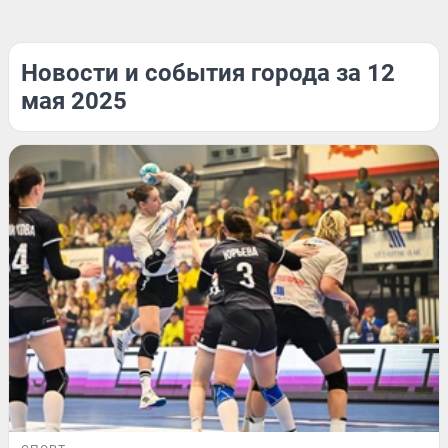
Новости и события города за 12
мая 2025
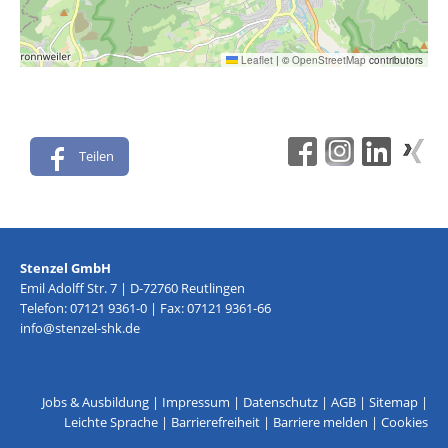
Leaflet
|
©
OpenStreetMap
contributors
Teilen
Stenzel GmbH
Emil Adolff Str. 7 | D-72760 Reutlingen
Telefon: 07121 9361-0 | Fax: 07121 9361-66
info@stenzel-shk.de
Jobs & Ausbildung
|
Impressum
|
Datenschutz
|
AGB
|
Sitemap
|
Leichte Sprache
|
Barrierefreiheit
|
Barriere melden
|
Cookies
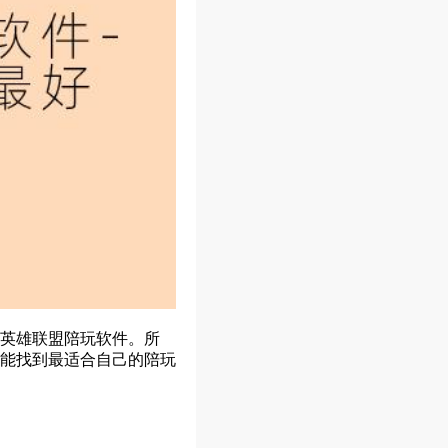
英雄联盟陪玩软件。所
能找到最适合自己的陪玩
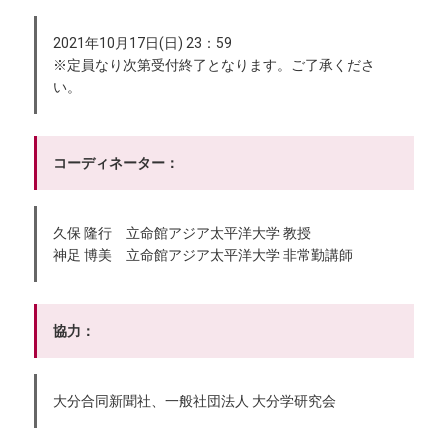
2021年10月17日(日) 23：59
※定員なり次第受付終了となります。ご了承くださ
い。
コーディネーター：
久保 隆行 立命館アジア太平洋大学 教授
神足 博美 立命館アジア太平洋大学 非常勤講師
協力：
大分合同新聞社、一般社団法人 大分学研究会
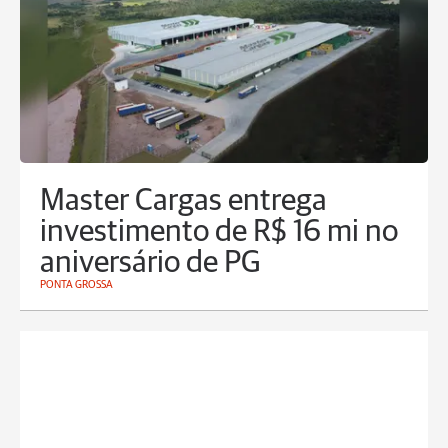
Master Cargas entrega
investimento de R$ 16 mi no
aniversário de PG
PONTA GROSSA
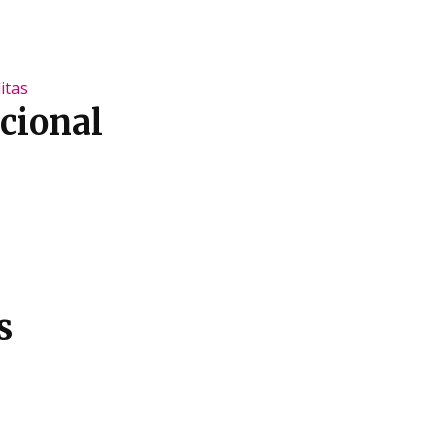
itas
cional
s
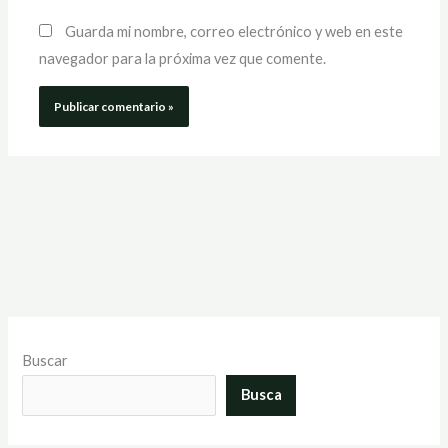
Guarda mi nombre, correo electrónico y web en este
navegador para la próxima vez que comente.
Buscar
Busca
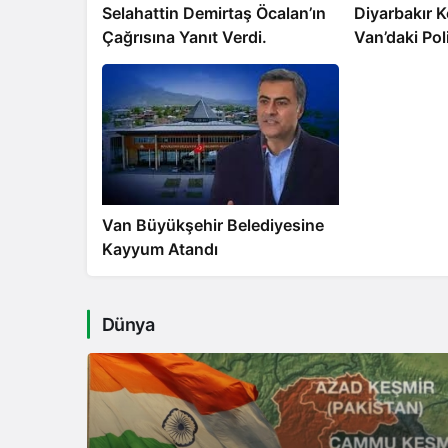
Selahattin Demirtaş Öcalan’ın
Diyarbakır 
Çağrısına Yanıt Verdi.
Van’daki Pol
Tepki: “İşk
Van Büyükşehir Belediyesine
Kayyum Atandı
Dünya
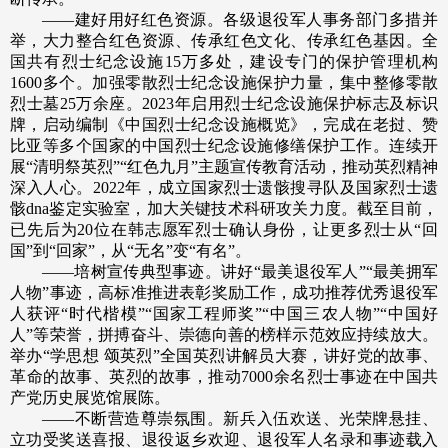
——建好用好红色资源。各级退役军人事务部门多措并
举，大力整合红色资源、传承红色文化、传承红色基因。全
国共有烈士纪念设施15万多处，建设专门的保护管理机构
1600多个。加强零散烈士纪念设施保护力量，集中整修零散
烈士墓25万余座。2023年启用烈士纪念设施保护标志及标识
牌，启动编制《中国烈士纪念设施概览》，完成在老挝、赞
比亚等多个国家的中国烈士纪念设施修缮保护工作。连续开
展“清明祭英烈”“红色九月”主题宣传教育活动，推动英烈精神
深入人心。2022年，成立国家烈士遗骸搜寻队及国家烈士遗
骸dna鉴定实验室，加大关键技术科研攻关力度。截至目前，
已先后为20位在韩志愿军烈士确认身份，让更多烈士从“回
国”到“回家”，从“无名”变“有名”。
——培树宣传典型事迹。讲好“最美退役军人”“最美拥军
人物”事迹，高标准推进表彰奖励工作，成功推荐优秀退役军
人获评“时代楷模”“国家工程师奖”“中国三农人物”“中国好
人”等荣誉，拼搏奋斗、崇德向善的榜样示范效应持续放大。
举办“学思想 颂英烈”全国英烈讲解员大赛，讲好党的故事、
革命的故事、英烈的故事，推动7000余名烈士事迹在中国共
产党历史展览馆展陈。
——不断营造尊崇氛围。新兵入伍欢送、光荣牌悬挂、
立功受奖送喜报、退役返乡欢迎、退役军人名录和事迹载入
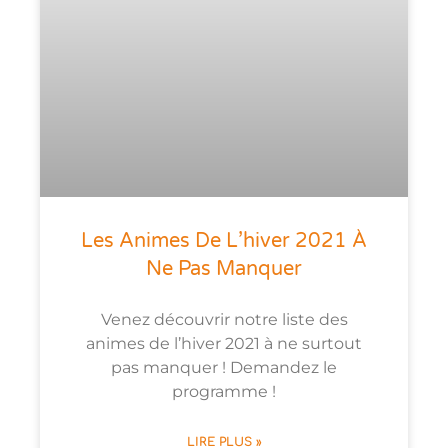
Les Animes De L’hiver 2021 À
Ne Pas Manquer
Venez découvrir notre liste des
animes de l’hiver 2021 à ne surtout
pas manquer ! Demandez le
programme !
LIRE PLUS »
==
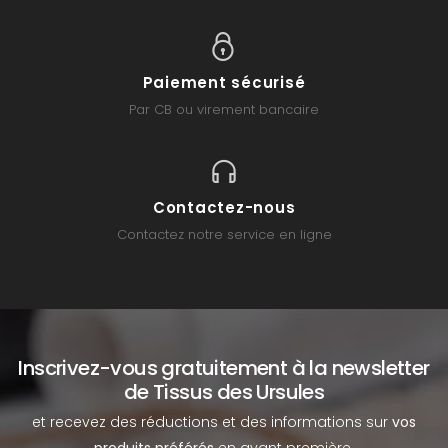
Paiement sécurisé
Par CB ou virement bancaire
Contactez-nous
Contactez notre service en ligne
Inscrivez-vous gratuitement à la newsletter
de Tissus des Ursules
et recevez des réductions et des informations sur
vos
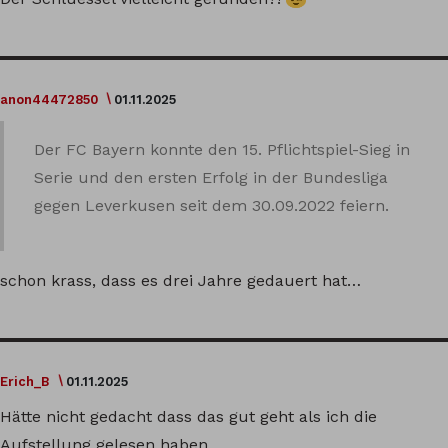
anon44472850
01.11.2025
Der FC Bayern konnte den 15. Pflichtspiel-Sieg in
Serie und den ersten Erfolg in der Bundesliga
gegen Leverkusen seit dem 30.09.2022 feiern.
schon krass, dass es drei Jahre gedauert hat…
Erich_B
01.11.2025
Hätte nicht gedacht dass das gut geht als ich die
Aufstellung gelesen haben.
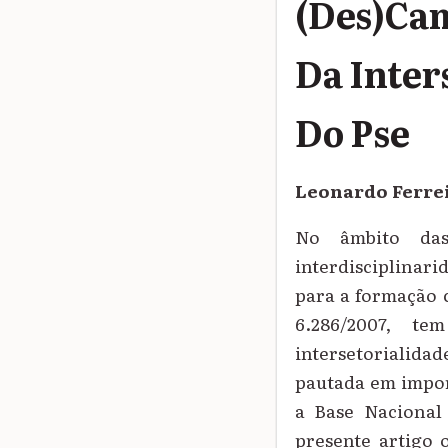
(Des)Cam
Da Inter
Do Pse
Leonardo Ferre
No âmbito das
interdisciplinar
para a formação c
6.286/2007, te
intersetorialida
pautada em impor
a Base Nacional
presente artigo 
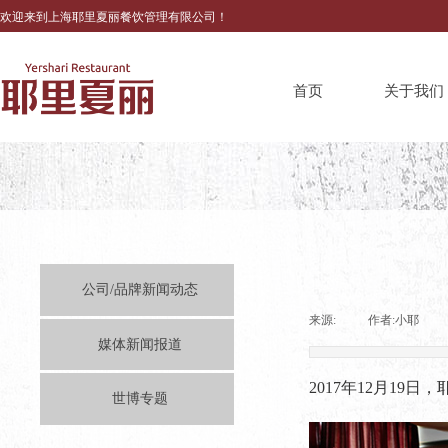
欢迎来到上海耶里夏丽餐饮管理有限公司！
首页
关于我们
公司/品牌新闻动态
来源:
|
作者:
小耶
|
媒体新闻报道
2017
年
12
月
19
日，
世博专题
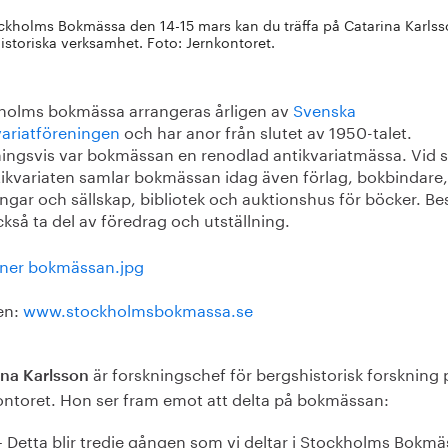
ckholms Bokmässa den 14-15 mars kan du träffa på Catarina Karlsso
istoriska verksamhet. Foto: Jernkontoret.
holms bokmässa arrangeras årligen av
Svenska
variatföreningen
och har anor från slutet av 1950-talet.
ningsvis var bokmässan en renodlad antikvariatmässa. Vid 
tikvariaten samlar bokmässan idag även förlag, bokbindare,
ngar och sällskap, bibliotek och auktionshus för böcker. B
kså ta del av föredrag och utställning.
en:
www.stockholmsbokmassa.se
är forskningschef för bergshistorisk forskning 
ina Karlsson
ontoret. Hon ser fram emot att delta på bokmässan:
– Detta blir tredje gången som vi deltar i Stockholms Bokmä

▶ _Directions_:
Check each line of the entries for the word "notre". State how many lines hold it, and write nothing else.

▶ _Solved problem_:
2